Author: Katie Couric
Publisher: Little, Brown and Company
Genre: Biography & Memoir
Format: Audiobook ARC
No. of Pages:
Date of Publication:
Heartbreaking, hilarious, and brutally honest, Going There is the deeply personal life story of a girl next door turned household name.
For more than forty years, Katie Couric has been an iconic presence in the media world. In her brutally honest, hilarious, heartbreaking memoir, she reveals what was going on behind the scenes of her sometimes tumultuous personal and professional life - a story she’s never shared, until now. Of the medium she loves, the one that made her a household name, she says, “Television can put you in a box; the flat-screen can flatten. On TV, you are larger than life but smaller, too. It is not the whole story, and it is not the whole me. This book is.”
Beginning in early childhood, Couric was inspired by her journalist father to pursue the career he loved but couldn’t afford to stay in. Balancing her vivacious, outgoing personality with her desire to be taken seriously, she overcame every obstacle in her way: insecurity, an eating disorder, being typecast, sexism . . . challenges, and how she dealt with them, setting the tone for the rest of her career. Couric talks candidly about adjusting to sudden fame after her astonishing rise to co-anchor of the TODAY show, and guides us through the most momentous events and news stories of the era, to which she had a front-row seat: Rodney King, Anita Hill, Columbine, the death of Princess Diana, 9/11, the Iraq War . . . In every instance, she relentlessly pursued the facts, ruffling more than a few feathers along the way. She also recalls in vivid and sometimes lurid detail the intense pressure on female anchors to snag the latest “get”—often sensational tabloid stories like Jon Benet Ramsey, Tonya Harding, and OJ Simpson.
Couric’s position as one of the leading lights of her profession was shadowed by the shock and trauma of losing her husband to stage 4 colon cancer when he was just 42, leaving her a widow and single mom to two daughters, 6 and 2. The death of her sister Emily, just three years later, brought yet more trauma—and an unwavering commitment to cancer awareness and research, one of her proudest accomplishments.
Couric is unsparing in the details of her historic move to the anchor chair at the CBS Evening News—a world rife with sexism and misogyny. Her “welcome” was even more hostile at 60 Minutes, an unrepentant boys club that engaged in outright hazing of even the most established women. In the wake of the MeToo movement, Couric shares her clear-eyed reckoning with gender inequality and predatory behavior in the workplace, and downfall of Matt Lauer—a colleague she had trusted and respected for more than a decade.
Couric also talks about the challenge of finding love again, with all the hilarity, false-starts, and drama that search entailed, before finding her midlife Mr. Right. Something she has never discussed publicly—why her second marriage almost didn’t happen.
If you thought you knew Katie Couric, think again. Going There is the fast-paced, emotional, riveting story of a thoroughly modern woman, whose journey took her from humble origins to superstardom. In these pages, you will find a friend, a confidante, a role model, a survivor whose lessons about life will enrich your own.

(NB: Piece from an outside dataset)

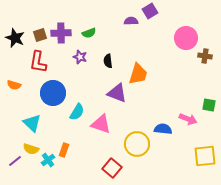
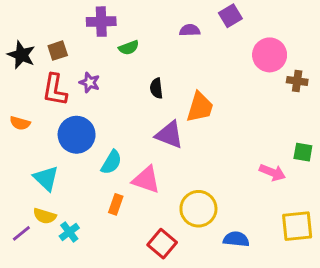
purple square: (150, 11) -> (230, 16), moved
purple cross: (61, 33) -> (101, 22), moved
purple star: (80, 57) -> (90, 82), moved
blue semicircle: (163, 129) -> (236, 239), moved
orange rectangle: (64, 150) -> (116, 204), moved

Memoirs are quickly becoming one of my favorite genres. This amazing book by Katie Couric goes a long way into making me love reading about people as fabulous as she is. In this honest, thought-provoking book, Ms. Couric shares her journey as she became a true household name.

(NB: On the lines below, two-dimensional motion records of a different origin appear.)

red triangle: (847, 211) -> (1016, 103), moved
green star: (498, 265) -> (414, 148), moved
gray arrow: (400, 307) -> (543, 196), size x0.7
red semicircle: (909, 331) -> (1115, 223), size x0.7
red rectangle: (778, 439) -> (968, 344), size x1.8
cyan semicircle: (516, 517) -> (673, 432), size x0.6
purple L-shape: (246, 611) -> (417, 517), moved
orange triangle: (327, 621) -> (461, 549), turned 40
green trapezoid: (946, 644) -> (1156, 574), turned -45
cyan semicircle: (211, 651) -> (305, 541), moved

The world of media is a progressive place, and Ms. Couric traversed personal and professional hurdles as she rose in popularity. She came by her career honestly as her father was a journalist. He might not have lasted in the career, but this did not dissuade Katie. In fact, it played into giving her an extra boost in obtaining some of her career goals.
Things were deinitely not easy. In fact, women in media have an image to protect. An image often projected on them, even to the point of bringing harm. An example of this is how Ms. Couric even dealt with an eating disorder while forcing herself to fit into an expected mold. Also being a woman in a previously male-dominated career had its own share of challenges, and these included sexism and harassment. She rose like a champion, however, and spent decades in front of the camera.

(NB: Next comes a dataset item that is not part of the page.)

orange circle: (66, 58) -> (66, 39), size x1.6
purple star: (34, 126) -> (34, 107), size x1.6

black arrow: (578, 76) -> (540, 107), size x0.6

Many of the stories Ms. Couric reportered were quite memorable, and in my mind's eye I can clearly see Ms. Couric reporting some stories that will be with me for a long time. She experienced some personal tragedies along the way, and this included losing her loving husband to cancer. This was not the only loss she experienced, but she came out like a champion, each and every time. She is one of the strongest women I have every had the pleasure of reading about.
Many thanks to Little Brown and Company for this ARC for review. This is my honest opinion.